Читаем Досье поэта-рецидивиста полностью

Началась перестройка. Началась с пространных речей, и никто не мог предположить, во что они выльются. Не было никакой конкретики, никто не знал, что делать, и поэтому ничего просто не делалось. Страна встала колом, остановилась, как жернова, не смазанные маслом и не получавшие зерна для помола. Замерла и надежда дяди Володи на улучшение жилищных условий, а в девяносто первом окончательно умерла, когда государства, в котором он родился и вырос, не стало, когда правительство отказалось от всех социальных обязательств, отпустив цены и бандитов, казалось, специально выпущенных из тюрем и клоак, чтобы запугать население, удержать его страхом от недовольства и выступлений.

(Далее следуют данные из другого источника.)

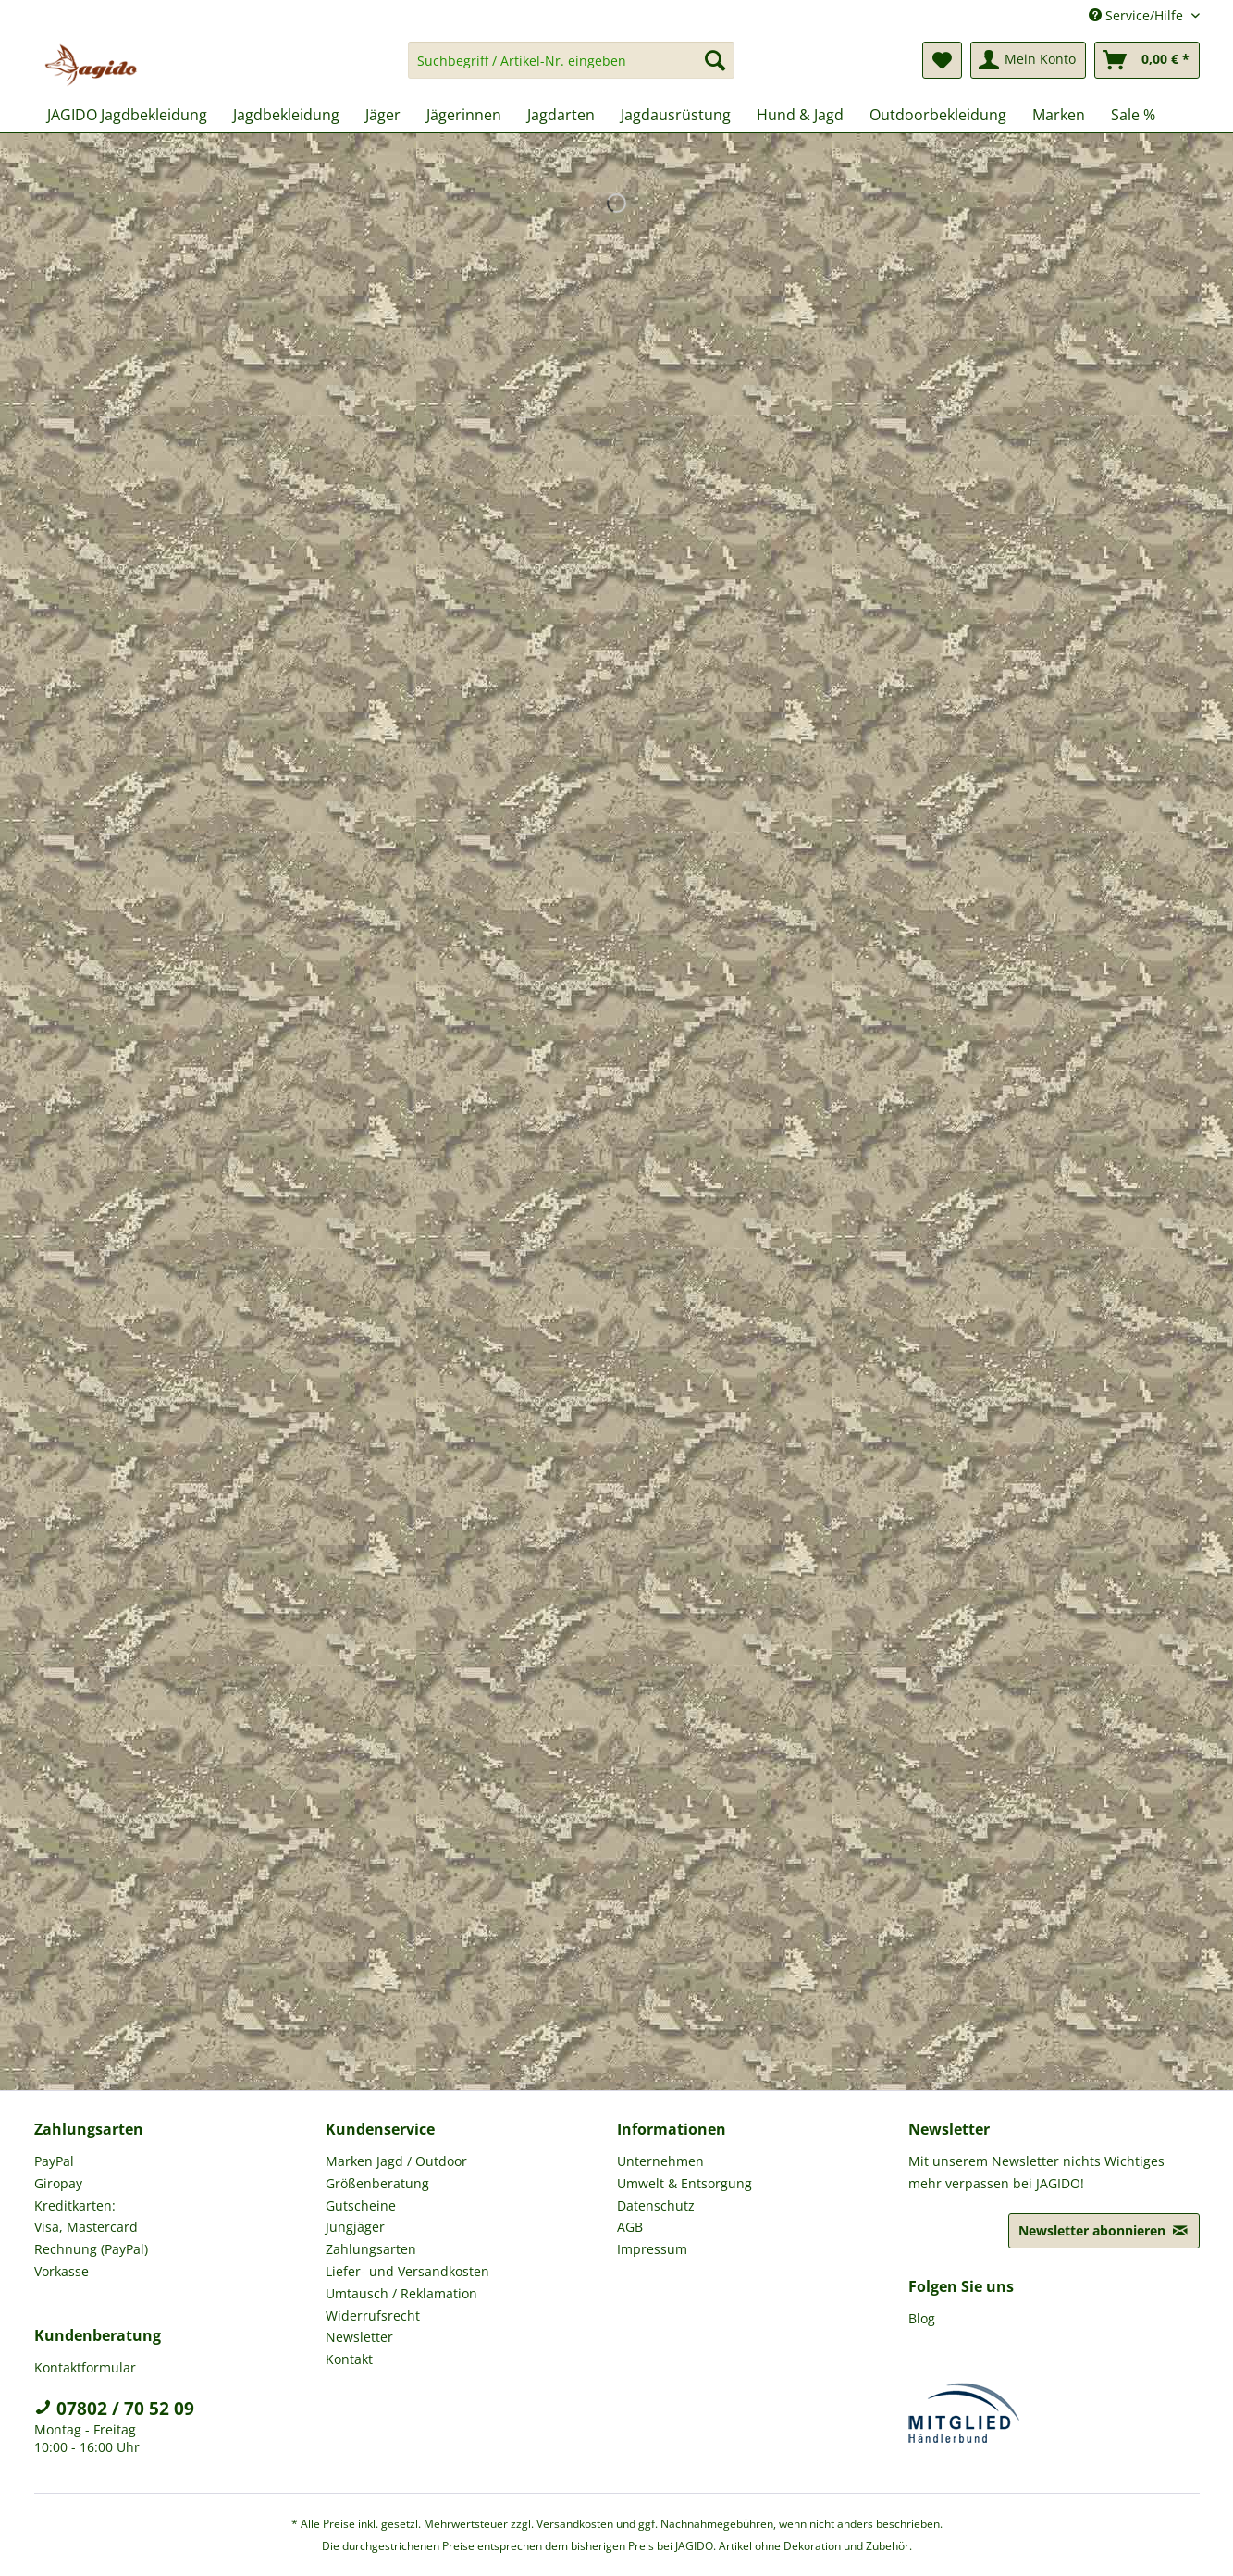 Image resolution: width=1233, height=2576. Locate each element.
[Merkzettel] (942, 60)
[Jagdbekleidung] (286, 114)
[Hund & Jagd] (800, 114)
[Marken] (1058, 114)
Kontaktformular (85, 2367)
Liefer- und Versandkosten (407, 2271)
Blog (921, 2318)
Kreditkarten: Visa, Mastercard (86, 2216)
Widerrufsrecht (373, 2315)
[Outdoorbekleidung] (938, 114)
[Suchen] (715, 60)
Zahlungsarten (371, 2249)
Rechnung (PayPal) (91, 2249)
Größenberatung (377, 2183)
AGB (630, 2226)
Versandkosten (574, 2524)
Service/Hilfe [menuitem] (1138, 15)
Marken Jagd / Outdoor (396, 2161)
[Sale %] (1133, 114)
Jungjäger (355, 2226)
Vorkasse (61, 2271)
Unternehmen (660, 2161)
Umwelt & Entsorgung (684, 2183)
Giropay (58, 2183)
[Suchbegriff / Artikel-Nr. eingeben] (571, 60)
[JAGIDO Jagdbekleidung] (127, 114)
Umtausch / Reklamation (401, 2293)
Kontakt (349, 2359)
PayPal (54, 2161)
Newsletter (359, 2337)
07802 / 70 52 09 (114, 2408)
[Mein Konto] (1028, 60)
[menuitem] (571, 69)
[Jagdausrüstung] (676, 114)
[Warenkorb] (1147, 60)
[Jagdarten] (561, 114)
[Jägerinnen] (463, 114)
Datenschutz (656, 2205)
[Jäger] (382, 114)
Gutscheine (361, 2205)
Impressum (652, 2249)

Конверсия и приватизация увенчали и без того нелёгкое положение дяди Володи — он фактически потерял работу. Весь завод приходил, как и раньше, в цеха к восьми утра, но только для того, чтобы прочитать написанное от руки корявым почерком объявление о продлении административных отпусков на неопределённый срок.

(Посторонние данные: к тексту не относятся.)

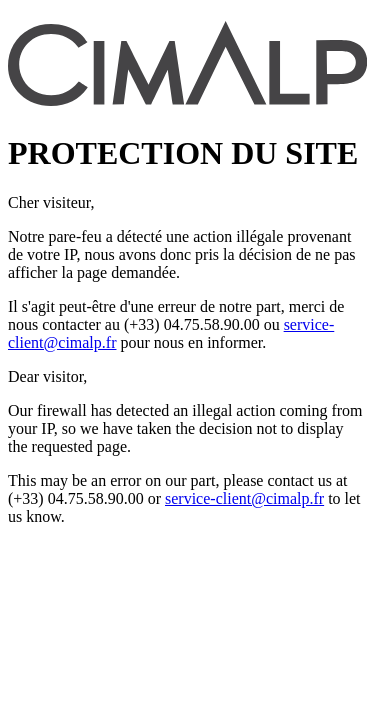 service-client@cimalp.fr (244, 498) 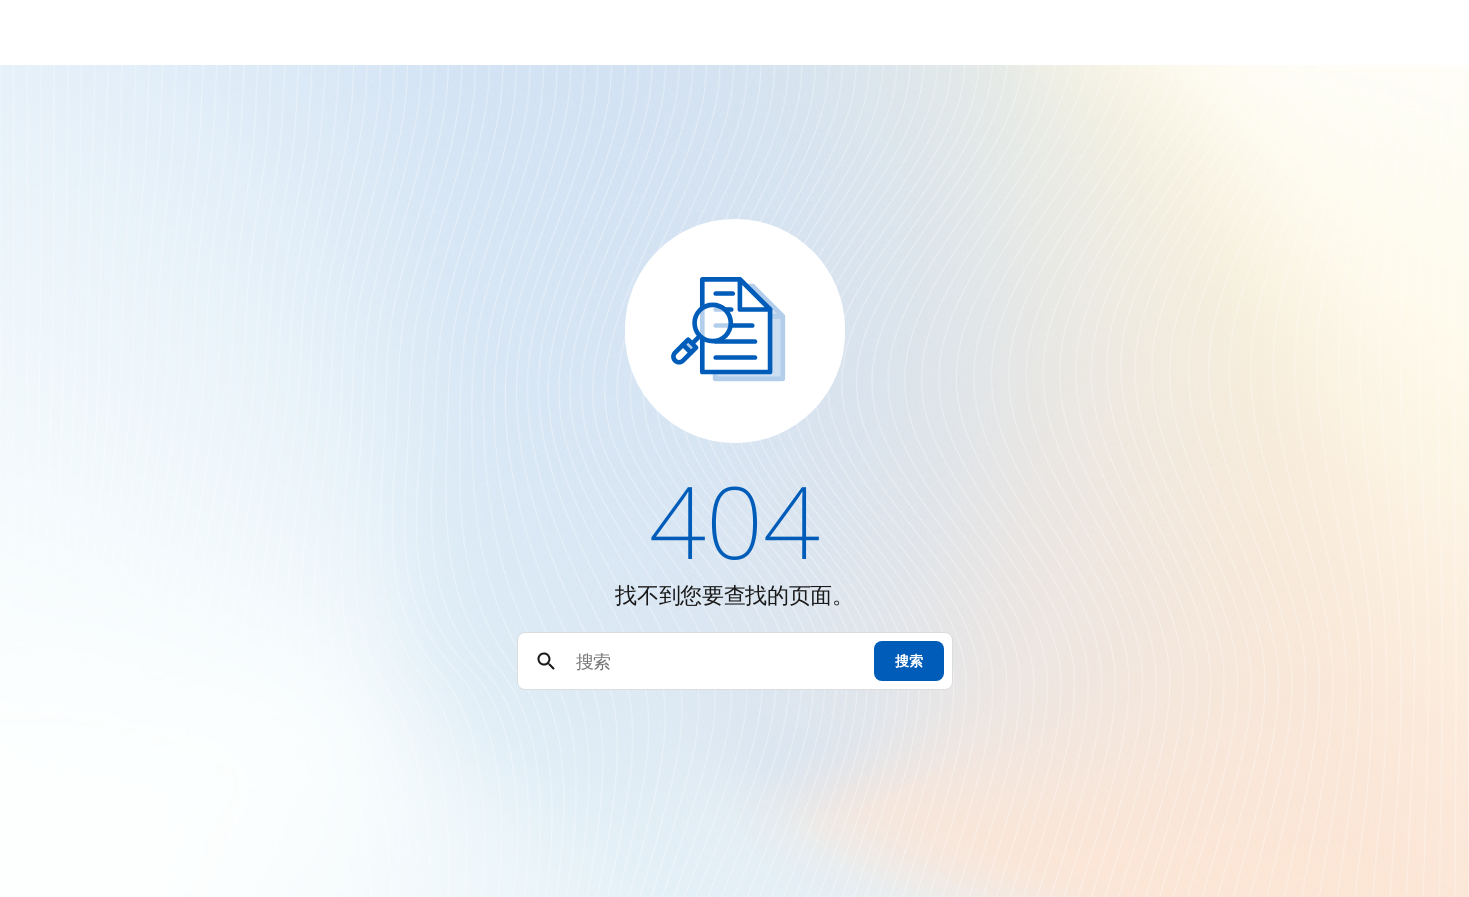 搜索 (908, 660)
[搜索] (716, 661) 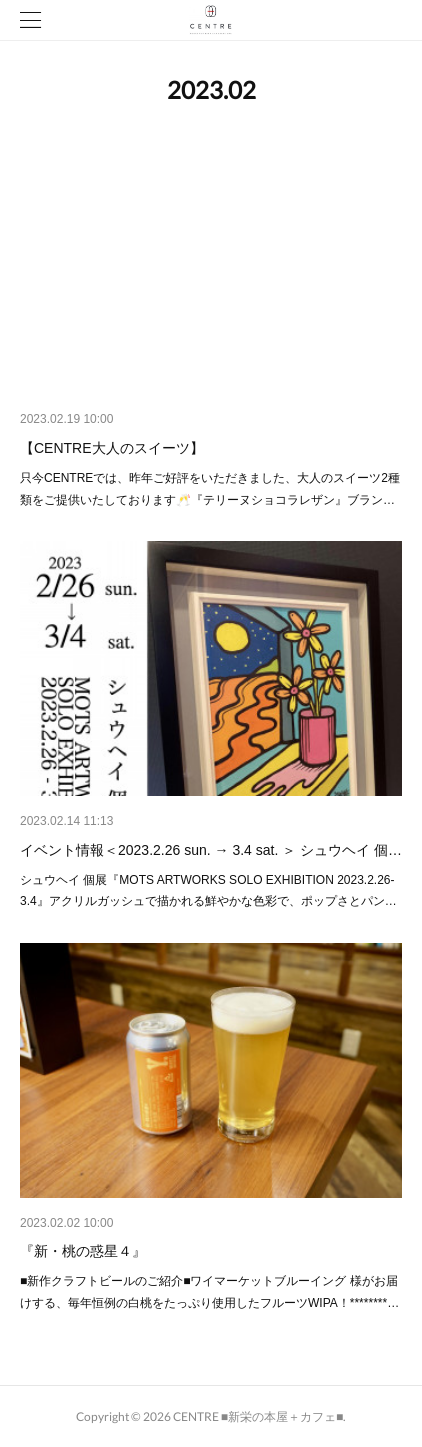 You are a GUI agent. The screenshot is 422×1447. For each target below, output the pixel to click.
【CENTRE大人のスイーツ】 (112, 448)
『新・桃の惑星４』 (83, 1251)
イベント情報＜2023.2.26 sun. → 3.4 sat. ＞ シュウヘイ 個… (211, 850)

Сын закончил школу, отслужил в армии. Дедовщина была страшная, как и жизнь в стране, но Ваня с честью перенёс это испытание. Бывал бит не раз ни за что, но, став старослужащим, не вымещал на других свои былые обиды. После армии вернулся другим человеком — повзрослевшим, понимающим, что надо что-то в стране и в собственной жизни менять. И изменил. Только вот изменения эти не принесли никому счастья. По стопам отца и матери, которая проработала всю жизнь санитаркой в медсанчасти, идти было бессмысленно — удовлетворения работа не приносила ни морального, ни материального, поэтому, посмотрев, как хорошо живут некоторые бывшие одноклассники, он влился в бригаду к местных уркам, что занимались рэкетом и крышеванием. На одной из первых же разборок его и убили. Предательски — воткнув нож в спину. Милиция долго разбираться не стала — перебили, мол, друг друга бандиты, и всем от этого только легче, что голову ломать. Мать пережила единственного, любимого сына лишь на полгода.

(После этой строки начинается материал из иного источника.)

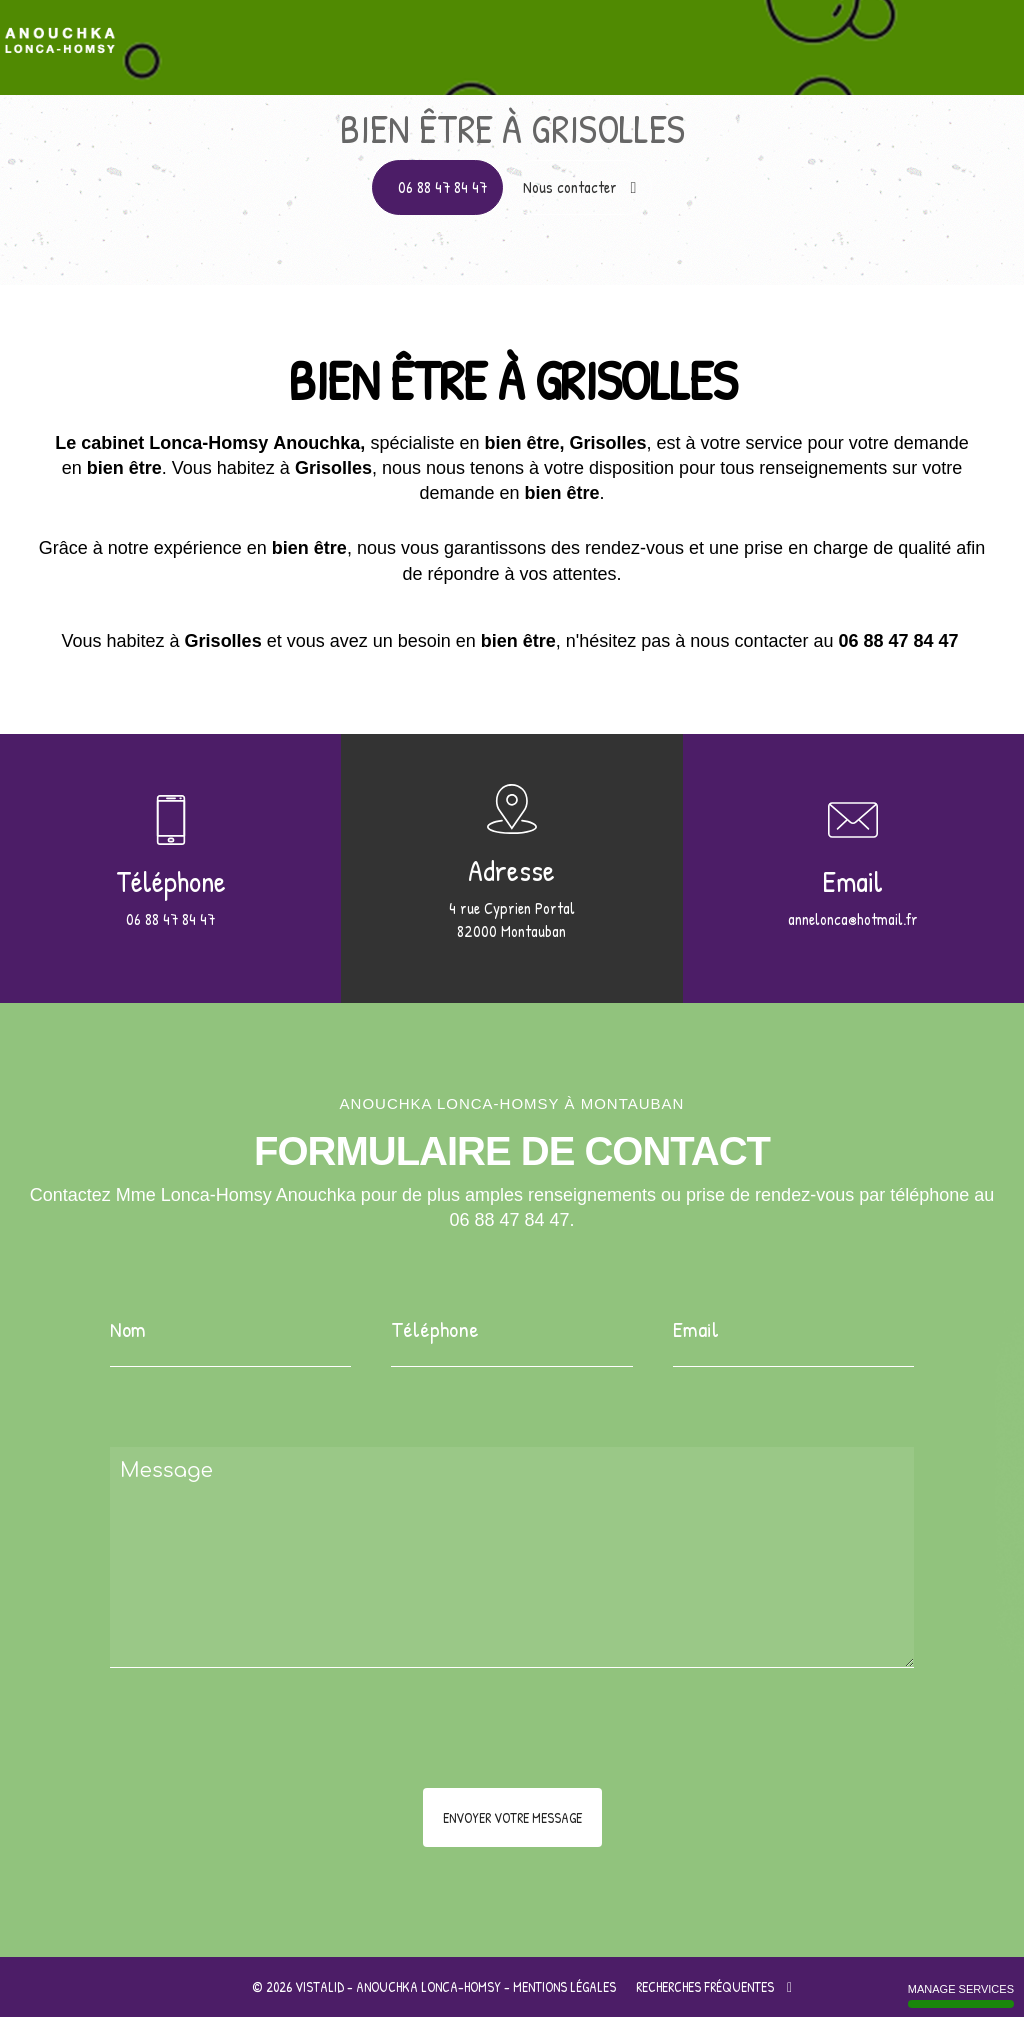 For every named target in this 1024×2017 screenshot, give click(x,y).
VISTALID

И дядя Володя запил. Крепко запил, неудержимо.

— Это и понятно, — говорили соседи, — зачем ему жить теперь. Всё, что имел, прахом пошло, вот и убивает так себя, чтобы поскорее отправиться к своей родной и любимой да хоть и взрослому, но всё же ещё такому маленькому, не познавшему радостей жизни сынишке.

Пил он со всеми, с кем мог: с косыми и горбатыми, хромыми и дурно пахнущими, со всеми, кто мог пить или у кого было что выпить. В выборе напитков также не отличался разборчивостью. Пил технический спирт, денатураты, самогон, водку, когда удавалось достать, лосьоны, брагу — всё, что приводило его в иной мир — в мир, где не было горя и печали, где не было страха, боли, страдания, где всё ясно и понятно, где правит королева Забвение.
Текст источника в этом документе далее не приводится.